Damut, likeness, sounds
related to dam, blood
as though God's DNA
inhered in our bodies
though the etymology
doesn't hold up. Still
maybe it's the God in us
that lets us form
clay into vessels, wood
into houses, words
into language—
but we need to take care
not to worship
the structures we build
not to confuse
our various capabilities
with the real source
of creative power, lest
the land spit us out
and our God consign us
to never remembering
there's something out there
greater than the work
of our limited hands.
Barenblat goes on to say:
It's a paradox that we're made in the image and likeness of God …and yet [w]e're made in the form of something which has no visible form. So then what does it mean for us to be in God's likeness?
The answer that most satisfies me is that we're in God's likeness because we too are able to create. In Biblical Hebrew there are two verbs which denote creation: one which means forming or making (this is an act in which we can easily engage) and one which means creating ex nihilo (this one is God's purview alone.) The verses in this week's portion which caution against making sculptured images are there, I think, to remind us that even our most sublime creations are formed out of building-blocks we didn't create ourselves. That our power is necessarily limited. That we should be mindful of the Source from whence our creativity flows.
This lesson in humility—and thus in humanity—must inform our understanding of chosenness. Our creative force is but one aspect of a larger creation. We belong to a greater whole. We are not above. We are not apart, but a part.
Jews for Jews. To me, this means that we uphold our values and beliefs by sharing our creative force—the good we can bring—with the world at large. As Va-ethannan teaches, this “will be proof of [our] wisdom and discernment to other peoples, who on hearing of these laws will say, ‘Surely, that great nation is a wise and discerning people.’” With our modern sensibilities, we also recognize that this journey takes place on a two-way street where we can equally benefit from the wisdom of others. In fact, Moshe himself understood this, as he took the advice of his father-in-law—an outsider—to set up the Israelites’ system of governance. When we are an asset to and humble member of the community at large, we protect our own place in the world and, as the parashah instructs, “do what is right and good.”
Thank you so much for sharing my poem in your d'var Torah; I appreciate it! And I look forward to exploring your blog more as time goes by.
ReplyDeleteIt's a great lesson -- I especially like the line "If social construct allows us what society defines as privilege, our own experience as slaves in Egypt must put this in perspective, teaching us to be inclusive of strangers and of those who serve us."

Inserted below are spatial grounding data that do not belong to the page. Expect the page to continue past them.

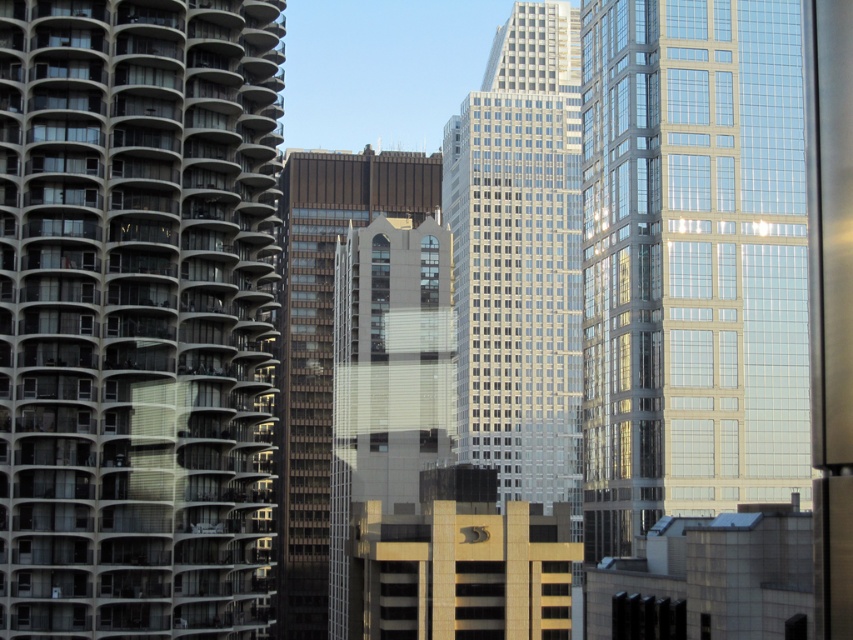 Question: Based on their relative distances, which object is farther from the white concrete building at left?

Choices:
 (A) brown glassy building at center
 (B) clear glass skyscraper at right

Answer: (A)

Question: Can you confirm if glassy silver skyscraper at center is positioned to the right of brown glassy building at center?

Choices:
 (A) no
 (B) yes

Answer: (B)

Question: Where is white concrete building at left located in relation to glassy silver skyscraper at center in the image?

Choices:
 (A) left
 (B) right

Answer: (A)

Question: Which point is closer to the camera?

Choices:
 (A) white concrete building at left
 (B) glassy silver skyscraper at center

Answer: (A)

Question: Which of these objects is positioned farthest from the white concrete building at left?

Choices:
 (A) glassy silver skyscraper at center
 (B) brown glassy building at center
 (C) clear glass skyscraper at right

Answer: (B)

Question: Does white concrete building at left appear over glassy silver skyscraper at center?

Choices:
 (A) yes
 (B) no

Answer: (B)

ReplyDeleteHowever, I feel like the Torah portions you cite DO frame Jews as patriarchally "above" and "apart"... First, of course, with the "destroy the other nations" bit, and then even in the line you cite as saving grace, about treating slaves well, because we once were slaves, too, and of course we have this ultimate "wisdom and discernment" to share. This MEANS we are, according to the text, above and apart! Despite having been through the ordeal of being enslaved, as a people, we enslave individuals, and consider them not equals but slaves. Jews are so "discerning" as to distinguish the chosen people from the rest, thereby claiming god-given sovereignty as so many oppressive peoples have done throughout history, forcefully and/or rhetorically, and as Jews among others do today strapped with weapons in staunch allegiance to a piece of land. Get over yourself, Jews. If we truly are "chosen" to serve a "higher" social purpose, then exercise the highest form of mitzvot, and give of yourselves to the world without pinning a national/ethnic/religious badge on your own lapel or that of your worthy recipient.